One regional agency is looking elsewhere for a financial agent.

The North Central Regional Education Services Agency (RESA VII) is looking for a new financial agent after Marion County and Harrison County boards of education have refused the position.

The Marion County BOE has served as RESA VII’s financial agent since the organization moved to Marion County in 1984. When RESA VII’s offices burned down in January 2002, the organization relocated to Harrison County, but Marion remained the financial agent.

Each of the state’s eight RESAs are required to have a financial agent by state board of education policy. The county board of education where the RESA’s home office is located generally serves as the financial agent.

Kim Wade, MCBOE financial administrator, said as the financial agent, the county board processes all RESA VII’s financial information, including payroll, deposits and accounts payable.

“We don’t oversee their finances,” Wade said. “We provide financial service.”

RESA VII’s money is deposited in MCBOE’s accounts. In return for the service, MCBOE and RESA VII had a verbal agreement allowing the county board to keep any interest earned from the money in the account, said Marion County Superintendent of Schools James Phares.

Annually, Marion County schools collect between $13,000 and $22,000 in interest, Phares said. The money is nice, but not enough to cover the salary of an individual to handle the workload, Phares said.

In 2004, Phares, in response to growing concerns of the MCBOE, requested a flat fee of about $25,000 per year to continue as the financial agent. RESA VII’s advisory council refused the request, Phares said, and Harrison County volunteered to become the financial agent, Phares said.

Just before the switch was to take place, the state Legislature ordered a study on all eight RESAs. The switch was delayed until the results of the study were released, Phares said.

In the meantime, RESA VII began having some accounting problems.
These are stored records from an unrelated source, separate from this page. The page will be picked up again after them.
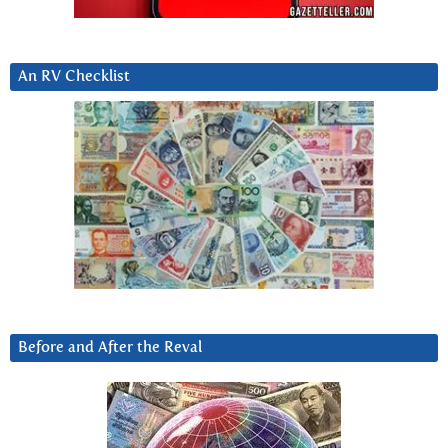
An RV Checklist
Before and After the Reval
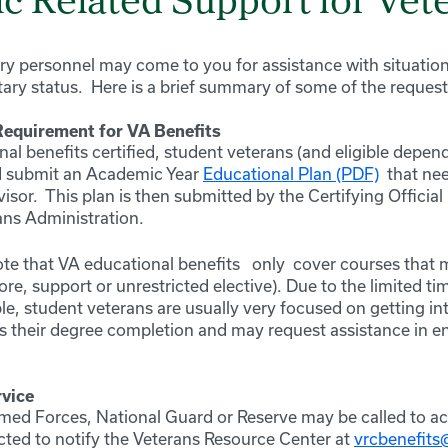
c Related Support for Vet
ry personnel may come to you for assistance with situation
itary status. Here is a brief summary of some of the reques
Requirement for VA Benefits
al benefits certified, student veterans (and eligible depen
 submit an Academic Year
Educational Plan (PDF)
that ne
sor. This plan is then submitted by the Certifying Official i
ans Administration.
note that VA educational benefits
only
cover courses that 
re, support or unrestricted elective). Due to the limited t
ble, student veterans are usually very focused on getting in
 their degree completion and may request assistance in enr
rvice
ed Forces, National Guard or Reserve may be called to ac
ucted to notify the Veterans Resource Center at
vrcbenefit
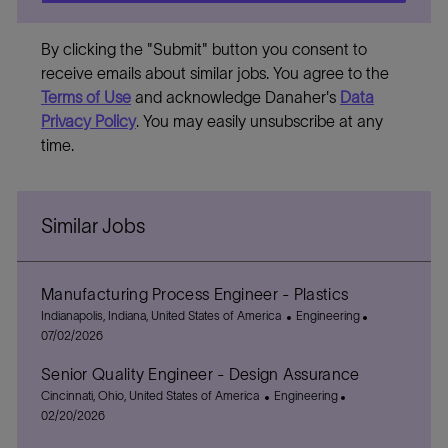
By clicking the "Submit" button you consent to
receive emails about similar jobs. You agree to the
Terms of Use
and acknowledge Danaher's
Data
Privacy Policy
. You may easily unsubscribe at any
time.
Similar Jobs
Manufacturing Process Engineer - Plastics
L
C
P
Indianapolis, Indiana, United States of America
Engineering
o
a
o
07/02/2026
c
t
s
Senior Quality Engineer - Design Assurance
a
e
t
t
L
C
g
P
e
Cincinnati, Ohio, United States of America
Engineering
i
o
a
o
o
d
02/20/2026
o
c
t
r
s
D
According to reports from the state board of education, RESA VII accounts held a negative balance for seven of 12 months in the last fiscal year. According to the report, in the fiscal year ending June 30, 2006, RESA VII’s ending cash balance was negative $413,477.

Phares said when he became aware of the problem, he notified Gabriel Devono, RESA VII executive director, and the RESA VII regional council. He also noted the MCBOE lost $14,680 in interest revenue when the RESA VII accounts were holding negative balances. After that meeting, Phares said, other superintendents and advisory council members began calling him to discuss issues they had observed with the RESA.
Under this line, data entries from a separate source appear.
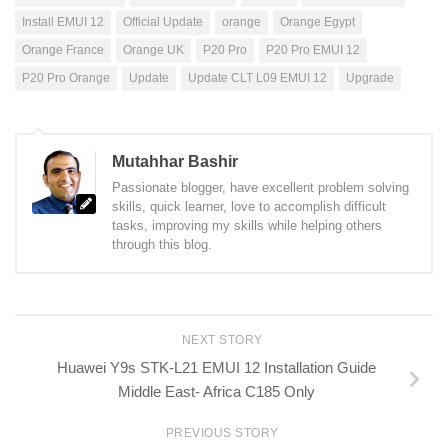
Install EMUI 12
Official Update
orange
Orange Egypt
Orange France
Orange UK
P20 Pro
P20 Pro EMUI 12
P20 Pro Orange
Update
Update CLT L09 EMUI 12
Upgrade
Mutahhar Bashir
Passionate blogger, have excellent problem solving
skills, quick learner, love to accomplish difficult
tasks, improving my skills while helping others
through this blog.
NEXT STORY
Huawei Y9s STK-L21 EMUI 12 Installation Guide
Middle East- Africa C185 Only
PREVIOUS STORY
Eventually, Phares drafted two letters to state superintendent of schools Steven Paine. In October, the state board of education’s office of school finance made an on-site visit and later released its findings.
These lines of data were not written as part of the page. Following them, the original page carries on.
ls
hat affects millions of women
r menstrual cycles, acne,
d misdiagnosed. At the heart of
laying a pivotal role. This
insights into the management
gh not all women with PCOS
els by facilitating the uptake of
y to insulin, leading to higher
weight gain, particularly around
The report indicated the negative balances were not caused by improprieties or wrongdoing by either RESA VII or the MCBOE, but rather a “combination of unfortunate and unusual events.”

Phares said the report leaves more questions than answers. He noted if RESA VII was following the fiscal protocol set out in state board of education policy and State Code, there shouldn’t have been an accounting problem.

“If there’s a prescription in the code but we don’t follow it, it’s not an ‘unfortunate or unusual’ event,” Phares said.

Devono said the continued negative balances were the result of timing issues. He noted money had been expended on grant projects and there was a layover of a few days before federal grant money was drawn down to cover the cost. There had also been a turnover on the RESA VII accounting staff, Devono said.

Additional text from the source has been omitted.